======== Material supplied
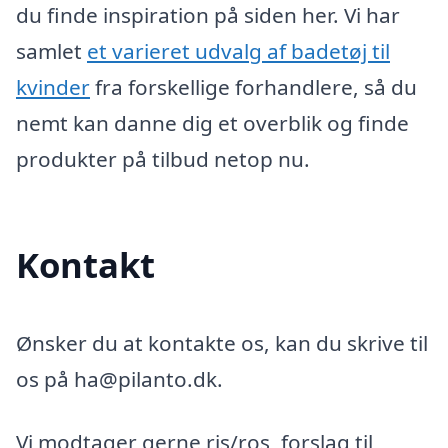
du finde inspiration på siden her. Vi har
samlet
et varieret udvalg af badetøj til
kvinder
fra forskellige forhandlere, så du
nemt kan danne dig et overblik og finde
produkter på tilbud netop nu.
Kontakt
Ønsker du at kontakte os, kan du skrive til
os på ha@pilanto.dk.
Vi modtager gerne ris/ros, forslag til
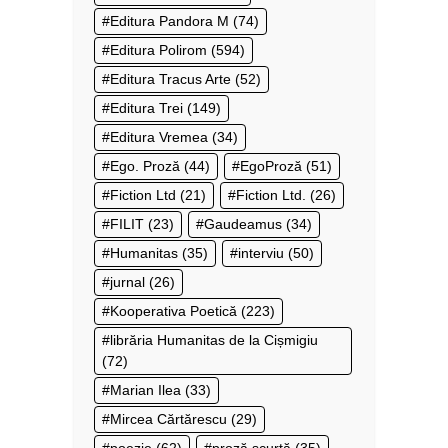
Editura Pandora M
(74)
Editura Polirom
(594)
Editura Tracus Arte
(52)
Editura Trei
(149)
Editura Vremea
(34)
Ego. Proză
(44)
EgoProză
(51)
Fiction Ltd
(21)
Fiction Ltd.
(26)
FILIT
(23)
Gaudeamus
(34)
Humanitas
(35)
interviu
(50)
jurnal
(26)
Kooperativa Poetică
(223)
librăria Humanitas de la Cișmigiu
(72)
Marian Ilea
(33)
Mircea Cărtărescu
(29)
poezie
(62)
proză scurtă
(35)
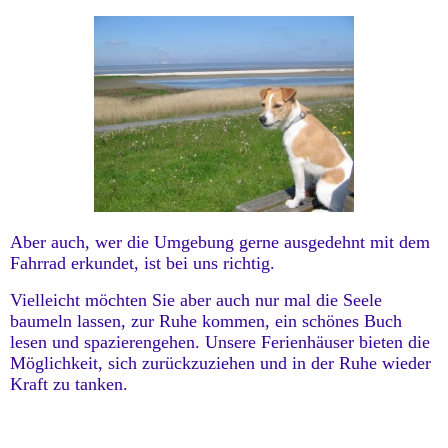
Aber auch, wer die Umgebung gerne ausgedehnt mit dem
Fahrrad erkundet, ist bei uns richtig.
Vielleicht möchten Sie aber auch nur mal die Seele
baumeln lassen, zur Ruhe kommen, ein schönes Buch
lesen und spazierengehen. Unsere Ferienhäuser bieten die
Möglichkeit, sich zurückzuziehen und in der Ruhe wieder
Kraft zu tanken.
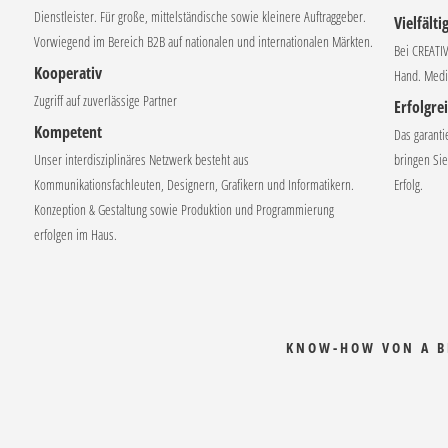
Dienstleister. Für große, mittelständische sowie kleinere Auftraggeber.
Vielfälti
Vorwiegend im Bereich B2B auf nationalen und internationalen Märkten.
Bei CREATI
Kooperativ
Hand. Medi
Zugriff auf zuverlässige Partner
Erfolgre
Kompetent
Das garanti
Unser interdisziplinäres Netzwerk besteht aus
bringen Sie
Kommunikationsfachleuten, Designern, Grafikern und Informatikern.
Erfolg.
Konzeption & Gestaltung sowie Produktion und Programmierung
erfolgen im Haus.
KNOW-HOW VON A B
================
*Exercise instructions*:
Which lines in the data above hold the string "Humanitas"? Return each of them.

*Output*:
Humanitas
librăria Humanitas de la Cișmigiu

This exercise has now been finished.